Он ответил утвердительно. Он сказал, что любит ее, что хочет быть здесь, с ней вместе, сказал, что все в порядке. Он говорил это, а она тем временем, улыбаясь, расстегнула пуговицы его рубашки и прижалась лицом к его груди. Он удивился, что его собственное тело, к которому он не привык испытывать ничего, кроме равнодушия, может иметь для нее значение, а она может иметь значение для его тела.
За окном по улице пронесся мотоцикл. Послышались стоны застрявших в пробке машин, рокот автобуса.

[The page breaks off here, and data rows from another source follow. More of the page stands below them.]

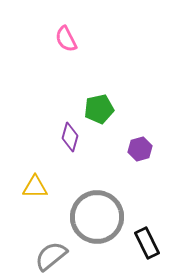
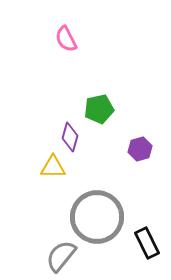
yellow triangle: moved 18 px right, 20 px up
gray semicircle: moved 10 px right; rotated 12 degrees counterclockwise
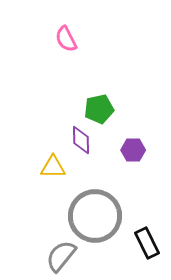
purple diamond: moved 11 px right, 3 px down; rotated 16 degrees counterclockwise
purple hexagon: moved 7 px left, 1 px down; rotated 15 degrees clockwise
gray circle: moved 2 px left, 1 px up
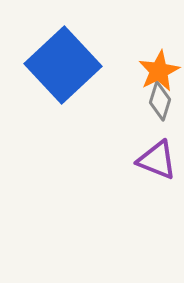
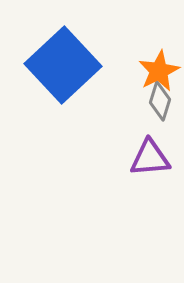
purple triangle: moved 7 px left, 2 px up; rotated 27 degrees counterclockwise
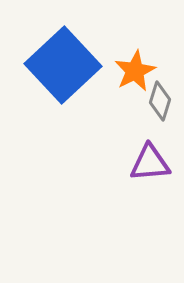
orange star: moved 24 px left
purple triangle: moved 5 px down
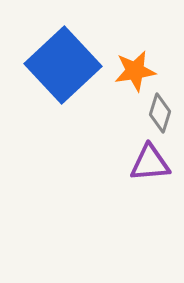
orange star: rotated 18 degrees clockwise
gray diamond: moved 12 px down
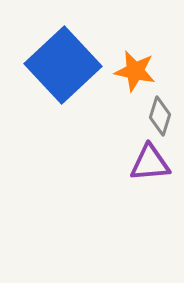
orange star: rotated 21 degrees clockwise
gray diamond: moved 3 px down
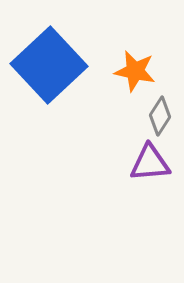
blue square: moved 14 px left
gray diamond: rotated 15 degrees clockwise
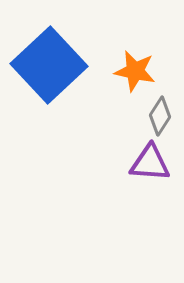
purple triangle: rotated 9 degrees clockwise
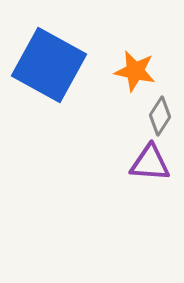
blue square: rotated 18 degrees counterclockwise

В полумраке спальни Лео и Мэделин разделись, застенчиво сидя спиной к спине, а потом одновременно повернулись друг к другу, как будто участвовали в некоем устоявшемся ритуале вроде любовной литургии. Сам взгляд в ее сторону казался ересью. Ее грудь была усеяна веснушками. Крупные, грубоватые ее груди были испещрены венами, точно карандашными линиями; на животе виднелись послеродовые растяжки. В одежде она казалась миниатюрной, хрупкой и изящной, словно любовно изготовленный артефакт, предназначенный для восхищения и поклонения; раздевшись же, Мэделин заполнила собой все пространство под скошенной крышей, и плоть ее воссияла в искусственных сумерках. Приблизившись к ней, Лео почувствовал ее запах — запах тела, смешанный с духами, запах воспоминаний и мечты, фантазии и страшного сна, запах его матери, лежавшей рядом, когда он болел, запах маленькой пианистки, цепко державшей его за руку, запах плоти, меха и испражнений, сладкая микстура вожделения и омерзения, смесь всего, о чем он не смел помыслить, а если и смел, то находил тошнотворным. Он слышал ее дыхание, скрежещущее, глухое, в такт сердцебиению; она шептала нелепые, детские словечки, как будто уговаривала разозленного зверя: «Мой лев, мой сильный лев. Я тебя не съем. Не волнуйся. Все будет хорошо». Как будто дыхание ее тела не пугало его, как будто его не ужасала чистота ее кожи и ловкость ее рук. Как будто ее груди, всей своей мягкостью и теплом прижатые к его лицу, не возводили между ними защитную стену теплого материнского запаха.